Creating a Schema in SQL Server

Now that we understand the fundamentals, it is time for a more practical demonstration using Power BI and SQL Server.

First, we will use SQL Server to create a simple dataset containing information regarding a hypothetical firm's monthly profit and revenue. We will then play with these variables and analyze them using different statistical measures.

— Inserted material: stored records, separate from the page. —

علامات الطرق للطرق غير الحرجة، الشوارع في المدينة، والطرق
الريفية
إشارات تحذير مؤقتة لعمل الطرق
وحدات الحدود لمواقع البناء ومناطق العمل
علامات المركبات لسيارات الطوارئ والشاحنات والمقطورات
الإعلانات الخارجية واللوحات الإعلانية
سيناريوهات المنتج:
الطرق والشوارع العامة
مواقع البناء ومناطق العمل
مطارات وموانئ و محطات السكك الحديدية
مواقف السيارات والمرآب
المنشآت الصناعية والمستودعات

To get started, we will first create a database in SQL Server and access it using the following command:

--MSSQLTips.com
CREATE DATABASE stat;
USE stat;

We will then create a table containing information regarding profit and revenue trends.

--MSSQLTips.com
CREATE TABLE monthly_sales
(
    [date] DATE,
    profit INT,
    revenue INT
);

Lastly, we can now populate our table with relevant values by executing the following statement:

--MSSQLTips.com
INSERT INTO monthly_sales VALUES
('2023-01-31', 5000, 50000),
('2023-02-28', 6000, 70000),
('2023-03-31', 8000, 62000),
('2023-04-30', 13000, 71000),
('2023-05-31', 11000, 75000),
('2023-06-30', 25000, 73000),
('2023-07-31', 10000, 78000),
('2023-08-31', 7000, 75000),
('2023-09-30', 7000, 60000),
('2023-10-31', 5000, 62000),
('2023-11-30', 3000, 55000),
('2023-12-31', 6000, 50000);

We can visualize the created table through the command outlined below:

--MSSQLTips.com
SELECT * FROM stat.dbo.monthly_sales;
Our table in SQL Server

Using the Statistics Option in Power BI

Now that we have a dataset, we can import it on Power BI from SQL Server and use the statistical calculations option on our columns. To do so, we will go through the following steps.

Step 1: Importing the Dataset

We will first start by importing our data scheme from SQL Server. To do so, click on the "SQL Server" icon in the "Data" section of the "Home" ribbon in the main interface of Power BI.

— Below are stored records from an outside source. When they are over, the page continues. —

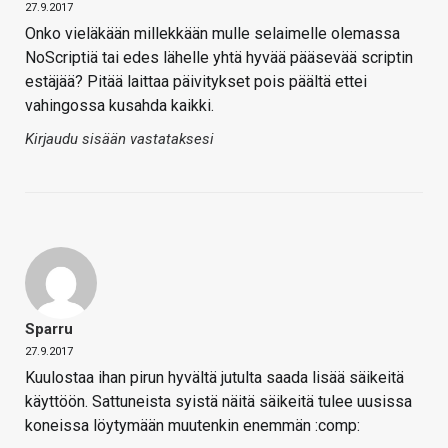
27.9.2017
Onko vieläkään millekkään mulle selaimelle olemassa
NoScriptiä tai edes lähelle yhtä hyvää pääsevää scriptin
estäjää? Pitää laittaa päivitykset pois päältä ettei
vahingossa kusahda kaikki.
Kirjaudu sisään vastataksesi
Sparru
27.9.2017
Kuulostaa ihan pirun hyvältä jutulta saada lisää säikeitä
käyttöön. Sattuneista syistä näitä säikeitä tulee uusissa
koneissa löytymään muutenkin enemmän :comp: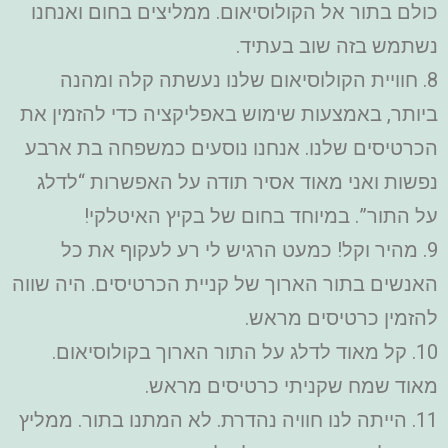
כולם בתור אל הקולוסיאום. ממליצים בחום ואנחנו
נשתמש בזה שוב בעתיד.
8. חוויית הקולוסיאום שלנו נעשתה קלה ומהנה
ביותר, באמצעות שימוש באפליקציה כדי להזמין את
הכרטיסים שלנו. אנחנו נוסעים כמשפחה בת ארבע
נפשות ואני מאוד אסיר תודה על האפשרות “לדלג
על התור”. במיוחד בחום של בקיץ האיטלקי!
9. מהיר וקל! כמעט הרגיש לי רע לעקוף את כל
האנשים בתור הארוך של קניית הכרטיסים. היה שווה
להזמין כרטיסים מראש.
10. קל מאוד לדלג על התור הארוך בקולוסיאום.
מאוד שמח שקניתי כרטיסים מראש.
11. הייתה לנו חוויה נהדרת. לא המתנו בתור. ממליץ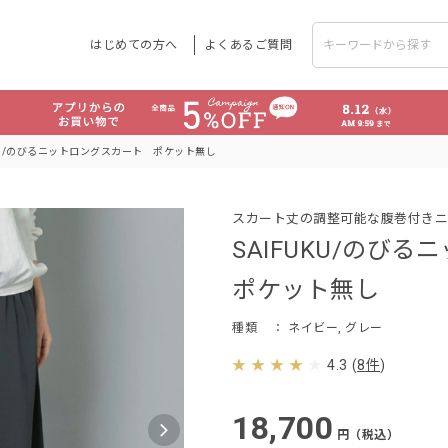
はじめての方へ
よくあるご質問
UKU/のびるニットロングスカート ポケット無し
スカート丈の調整可能な腹巻付きニ
SAIFUKU/のび
ポケット無し
種類
： ネイビー, グレー
4.3
(
8件
)
18,700
円（税込）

Main interface of Power BI

Afterward, the SQL Server database window will open. Enter the relevant server and database credentials, then click OK.

SQL Server window

If Power BI has successfully established a connection with your database, the Navigator window will open, as shown below. Beneath Display Options, select the relevant table name you want to import, and then click Transform Data at the bottom.

To the right, we can also see that Power BI allows users to review the tables and data at this stage. It provides a quick overview of the data and will enable users to clean and manipulate it through the Power Query Editor, available through the Transform Data option.

Navigator window

As we can see below, our tables will now appear in the Power Query Editor. We are ready to utilize the statistical calculations option to better understand our dataset.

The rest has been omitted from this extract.